Zunächst sei in dem verwendeten Beitrittserklärungsvordruck ausdrücklich von „Stiller Gesellschafter“ die Rede. Der vorgebrachten Argumentation, dass es sich bei der Beteiligung um Aktien handele, sei entgegen zu halten, dass

1. Aktienurkunden nicht haben vorgelegt werden können und keine Depotsammelverwahrung ersichtlich sei,

2. die Beteiligung nicht an Dritte habe veräußert werden könne,

3. die Einhaltung der in den USA (D) geltenden Formvorschriften (insbesondere die ordnungsgemäße Führung eines Aktienregisters) bisher nicht habe belegt werden können,

4. Anteile zu jeder Zeit zum Nennwert hätten erworben werden können,

5. sich das Stammkapital der A nicht laufend erhöht habe (einem Stammkapital von zuletzt 10 Mio.US $ stehe eine Vermögensbeteiligung der Anleger von rund 104 Mio. EUR gegenüber) und

6. ein Auskunftsersuchen in die USA ergeben habe, dass tatsächlich keine Aktien ausgegeben worden seien.

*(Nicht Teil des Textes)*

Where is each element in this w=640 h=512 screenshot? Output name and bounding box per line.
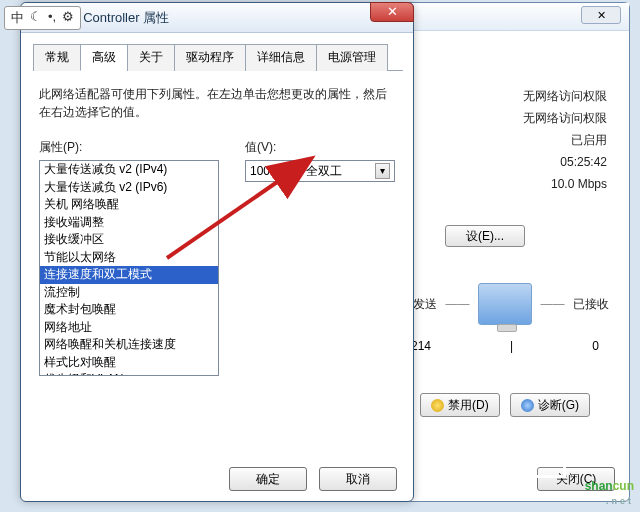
property-label: 属性(P): (39, 139, 225, 156)
tab-about[interactable]: 关于 (127, 44, 175, 71)
settings-button[interactable]: 设(E)... (445, 225, 525, 247)
shield-icon (431, 399, 444, 412)
watermark-house-icon (530, 442, 566, 478)
received-value: 0 (592, 339, 599, 353)
tab-advanced[interactable]: 高级 (80, 44, 128, 71)
property-item[interactable]: 接收缓冲区 (40, 231, 218, 249)
activity-section: 已发送 —— —— 已接收 214 | 0 (395, 283, 615, 353)
property-item[interactable]: 大量传送减负 v2 (IPv6) (40, 179, 218, 197)
property-item[interactable]: 网络唤醒和关机连接速度 (40, 336, 218, 354)
back-close-button[interactable]: ✕ (581, 6, 621, 24)
tab-driver[interactable]: 驱动程序 (174, 44, 246, 71)
property-item[interactable]: 连接速度和双工模式 (40, 266, 218, 284)
network-status-dialog: 志 ✕ 无网络访问权限 无网络访问权限 已启用 05:25:42 10.0 Mb… (380, 2, 630, 502)
sent-value: 214 (411, 339, 431, 353)
received-label: 已接收 (573, 296, 609, 313)
property-item[interactable]: 关机 网络唤醒 (40, 196, 218, 214)
property-item[interactable]: 网络地址 (40, 319, 218, 337)
property-item[interactable]: 节能以太网络 (40, 249, 218, 267)
ok-button[interactable]: 确定 (229, 467, 307, 491)
property-item[interactable]: 魔术封包唤醒 (40, 301, 218, 319)
tab-general[interactable]: 常规 (33, 44, 81, 71)
link-speed: 10.0 Mbps (395, 173, 607, 195)
ime-item[interactable]: •, (48, 9, 56, 27)
tab-power[interactable]: 电源管理 (316, 44, 388, 71)
watermark: shancun .net (585, 470, 634, 506)
property-listbox[interactable]: 大量传送减负 v2 (IPv4)大量传送减负 v2 (IPv6)关机 网络唤醒接… (39, 160, 219, 376)
close-icon[interactable]: ✕ (370, 2, 414, 22)
tab-details[interactable]: 详细信息 (245, 44, 317, 71)
value-dropdown[interactable]: 100 Mbps 全双工 ▾ (245, 160, 395, 182)
network-info: 无网络访问权限 无网络访问权限 已启用 05:25:42 10.0 Mbps (395, 85, 607, 195)
ime-toolbar[interactable]: 中 ☾ •, ⚙ (4, 6, 81, 30)
property-item[interactable]: 大量传送减负 v2 (IPv4) (40, 161, 218, 179)
chevron-down-icon[interactable]: ▾ (375, 163, 390, 179)
property-item[interactable]: 样式比对唤醒 (40, 354, 218, 372)
ime-item[interactable]: ☾ (30, 9, 42, 27)
media-state: 已启用 (395, 129, 607, 151)
ime-item[interactable]: 中 (11, 9, 24, 27)
value-label: 值(V): (245, 139, 395, 156)
cancel-button[interactable]: 取消 (319, 467, 397, 491)
dropdown-value: 100 Mbps 全双工 (250, 163, 342, 180)
property-item[interactable]: 优先级和VLAN (40, 371, 218, 376)
tab-strip: 常规 高级 关于 驱动程序 详细信息 电源管理 (33, 43, 403, 71)
ipv4-access: 无网络访问权限 (395, 85, 607, 107)
duration: 05:25:42 (395, 151, 607, 173)
property-item[interactable]: 接收端调整 (40, 214, 218, 232)
intro-text: 此网络适配器可使用下列属性。在左边单击您想更改的属性，然后在右边选择它的值。 (39, 85, 395, 121)
ipv6-access: 无网络访问权限 (395, 107, 607, 129)
property-item[interactable]: 流控制 (40, 284, 218, 302)
adapter-properties-dialog: E Family Controller 属性 ✕ 常规 高级 关于 驱动程序 详… (20, 2, 414, 502)
computer-icon (478, 283, 532, 325)
disable-button[interactable]: 禁用(D) (420, 393, 500, 417)
ime-item[interactable]: ⚙ (62, 9, 74, 27)
shield-icon (521, 399, 534, 412)
diagnose-button[interactable]: 诊断(G) (510, 393, 590, 417)
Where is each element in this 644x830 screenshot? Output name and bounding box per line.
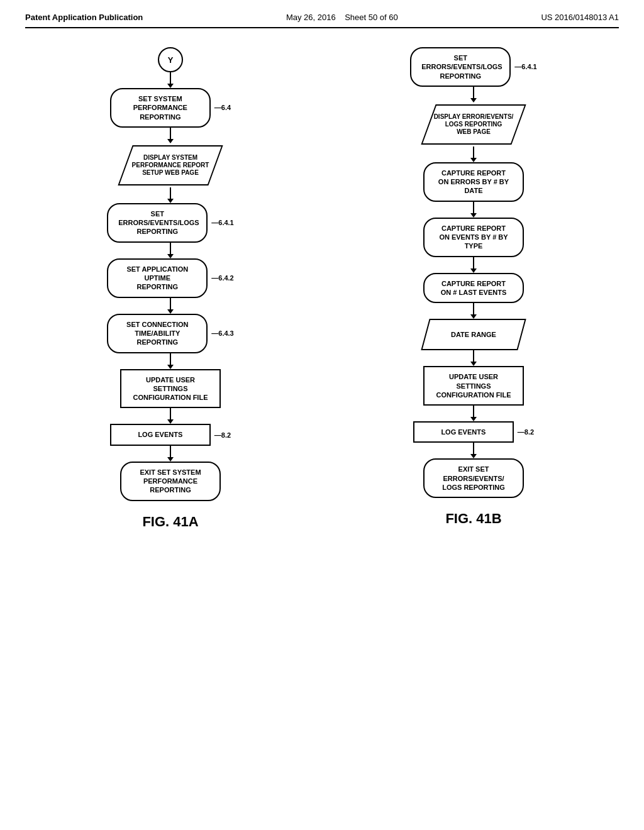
set-app-uptime-ref: —6.4.2 xyxy=(211,274,233,282)
set-sys-perf-text: SET SYSTEM PERFORMANCEREPORTING xyxy=(133,95,187,121)
header-right: US 2016/0148013 A1 xyxy=(541,13,619,22)
exit-errors-events-shape: EXIT SET ERRORS/EVENTS/LOGS REPORTING xyxy=(423,458,524,498)
update-user-settings-b-row: UPDATE USER SETTINGSCONFIGURATION FILE xyxy=(423,366,524,406)
log-events-row: LOG EVENTS —8.2 xyxy=(110,424,231,445)
arrow-b8 xyxy=(470,443,477,458)
arrow-b7 xyxy=(470,406,477,421)
flowchart-41b: SET ERRORS/EVENTS/LOGSREPORTING —6.4.1 D… xyxy=(410,47,536,498)
set-errors-events-text: SET ERRORS/EVENTS/LOGSREPORTING xyxy=(118,210,199,236)
arrow-2 xyxy=(167,128,174,143)
capture-events-type-text: CAPTURE REPORTON EVENTS BY # BYTYPE xyxy=(439,224,508,250)
capture-errors-date-text: CAPTURE REPORTON ERRORS BY # BYDATE xyxy=(438,169,509,195)
display-sys-perf-shape: DISPLAY SYSTEMPERFORMANCE REPORTSETUP WE… xyxy=(120,143,221,187)
log-events-b-ref: —8.2 xyxy=(518,428,534,436)
set-errors-events-row: SET ERRORS/EVENTS/LOGSREPORTING —6.4.1 xyxy=(107,203,233,243)
set-errors-events-shape: SET ERRORS/EVENTS/LOGSREPORTING xyxy=(107,203,208,243)
capture-last-events-shape: CAPTURE REPORTON # LAST EVENTS xyxy=(423,273,524,304)
arrow-1 xyxy=(167,72,174,88)
start-y-text: Y xyxy=(168,55,174,65)
page-header: Patent Application Publication May 26, 2… xyxy=(25,13,619,28)
arrow-6 xyxy=(167,353,174,369)
start-y-circle: Y xyxy=(158,47,183,72)
arrow-4 xyxy=(167,243,174,258)
figure-41a: Y SET SYSTEM PERFORMANCEREPORTING —6.4 D… xyxy=(25,47,316,530)
display-error-events-shape: DISPLAY ERROR/EVENTS/LOGS REPORTINGWEB P… xyxy=(423,102,524,147)
header-left: Patent Application Publication xyxy=(25,13,143,22)
arrow-b4 xyxy=(470,257,477,273)
update-user-settings-shape: UPDATE USER SETTINGSCONFIGURATION FILE xyxy=(120,369,221,409)
start-node-row: Y xyxy=(158,47,183,72)
log-events-b-text: LOG EVENTS xyxy=(441,428,486,436)
header-date: May 26, 2016 xyxy=(286,13,336,22)
capture-errors-date-row: CAPTURE REPORTON ERRORS BY # BYDATE xyxy=(423,162,524,202)
log-events-shape: LOG EVENTS xyxy=(110,424,211,445)
set-errors-events-logs-row: SET ERRORS/EVENTS/LOGSREPORTING —6.4.1 xyxy=(410,47,536,87)
capture-last-events-row: CAPTURE REPORTON # LAST EVENTS xyxy=(423,273,524,304)
log-events-text: LOG EVENTS xyxy=(138,431,182,438)
arrow-7 xyxy=(167,408,174,424)
arrow-b3 xyxy=(470,202,477,218)
update-user-settings-b-shape: UPDATE USER SETTINGSCONFIGURATION FILE xyxy=(423,366,524,406)
capture-events-type-row: CAPTURE REPORTON EVENTS BY # BYTYPE xyxy=(423,218,524,257)
set-connection-shape: SET CONNECTIONTIME/ABILITYREPORTING xyxy=(107,314,208,353)
arrow-b6 xyxy=(470,350,477,366)
exit-errors-events-row: EXIT SET ERRORS/EVENTS/LOGS REPORTING xyxy=(423,458,524,498)
capture-events-type-shape: CAPTURE REPORTON EVENTS BY # BYTYPE xyxy=(423,218,524,257)
display-error-events-text: DISPLAY ERROR/EVENTS/LOGS REPORTINGWEB P… xyxy=(434,113,514,136)
exit-sys-perf-row: EXIT SET SYSTEMPERFORMANCE REPORTING xyxy=(120,462,221,501)
set-errors-events-logs-ref: —6.4.1 xyxy=(514,63,536,70)
page: Patent Application Publication May 26, 2… xyxy=(0,0,644,830)
capture-errors-date-shape: CAPTURE REPORTON ERRORS BY # BYDATE xyxy=(423,162,524,202)
date-range-shape: DATE RANGE xyxy=(423,319,524,350)
arrow-b1 xyxy=(470,87,477,102)
arrow-b5 xyxy=(470,303,477,319)
display-sys-perf-text: DISPLAY SYSTEMPERFORMANCE REPORTSETUP WE… xyxy=(132,154,209,177)
set-sys-perf-row: SET SYSTEM PERFORMANCEREPORTING —6.4 xyxy=(110,88,231,128)
fig-41a-label: FIG. 41A xyxy=(142,514,198,530)
header-sheet: Sheet 50 of 60 xyxy=(345,13,398,22)
exit-errors-events-text: EXIT SET ERRORS/EVENTS/LOGS REPORTING xyxy=(442,465,505,491)
set-connection-row: SET CONNECTIONTIME/ABILITYREPORTING —6.4… xyxy=(107,314,233,353)
set-errors-events-ref: —6.4.1 xyxy=(211,219,233,226)
date-range-text: DATE RANGE xyxy=(451,331,496,338)
set-sys-perf-shape: SET SYSTEM PERFORMANCEREPORTING xyxy=(110,88,211,128)
arrow-5 xyxy=(167,298,174,314)
update-user-settings-text: UPDATE USER SETTINGSCONFIGURATION FILE xyxy=(133,376,208,402)
arrow-3 xyxy=(167,187,174,203)
update-user-settings-row: UPDATE USER SETTINGSCONFIGURATION FILE xyxy=(120,369,221,409)
set-app-uptime-text: SET APPLICATION UPTIMEREPORTING xyxy=(126,265,188,291)
figures-container: Y SET SYSTEM PERFORMANCEREPORTING —6.4 D… xyxy=(25,47,619,530)
capture-last-events-text: CAPTURE REPORTON # LAST EVENTS xyxy=(441,280,507,296)
log-events-ref: —8.2 xyxy=(214,431,231,439)
figure-41b: SET ERRORS/EVENTS/LOGSREPORTING —6.4.1 D… xyxy=(328,47,619,527)
header-center: May 26, 2016 Sheet 50 of 60 xyxy=(286,13,398,22)
set-app-uptime-shape: SET APPLICATION UPTIMEREPORTING xyxy=(107,258,208,298)
log-events-b-shape: LOG EVENTS xyxy=(413,421,514,443)
set-errors-events-logs-shape: SET ERRORS/EVENTS/LOGSREPORTING xyxy=(410,47,511,87)
arrow-b2 xyxy=(470,147,477,162)
arrow-8 xyxy=(167,446,174,462)
exit-sys-perf-text: EXIT SET SYSTEMPERFORMANCE REPORTING xyxy=(140,468,201,494)
set-connection-ref: —6.4.3 xyxy=(211,329,233,337)
set-sys-perf-ref: —6.4 xyxy=(214,104,231,111)
set-errors-events-logs-text: SET ERRORS/EVENTS/LOGSREPORTING xyxy=(421,54,502,80)
update-user-settings-b-text: UPDATE USER SETTINGSCONFIGURATION FILE xyxy=(436,373,511,399)
flowchart-41a: Y SET SYSTEM PERFORMANCEREPORTING —6.4 D… xyxy=(107,47,233,501)
fig-41b-label: FIG. 41B xyxy=(445,511,501,527)
set-app-uptime-row: SET APPLICATION UPTIMEREPORTING —6.4.2 xyxy=(107,258,233,298)
exit-sys-perf-shape: EXIT SET SYSTEMPERFORMANCE REPORTING xyxy=(120,462,221,501)
set-connection-text: SET CONNECTIONTIME/ABILITYREPORTING xyxy=(126,321,188,346)
log-events-b-row: LOG EVENTS —8.2 xyxy=(413,421,534,443)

Letztlich dürfe in diesem Zusammenhang nicht unbeachtet bleiben, dass die Klägerin sich aufgrund ihrer beruflichen Tätigkeit als Finanzberaterin in der Materie – Kapitalanlagen etc. – durchaus auskenne. Auch ausweislich der vorliegenden Einkommensteuererklärungen tätige sie schon immer Anlagen diverser Art, um Einkünfte aus Kapitalvermögen zu erzielen. Es könne daher davon ausgegangen werden, dass sich die Kläger über Art und Inhalt der hier stritten Anlage – die Beteiligungen an der A – sehr wohl bewusst gewesen seien.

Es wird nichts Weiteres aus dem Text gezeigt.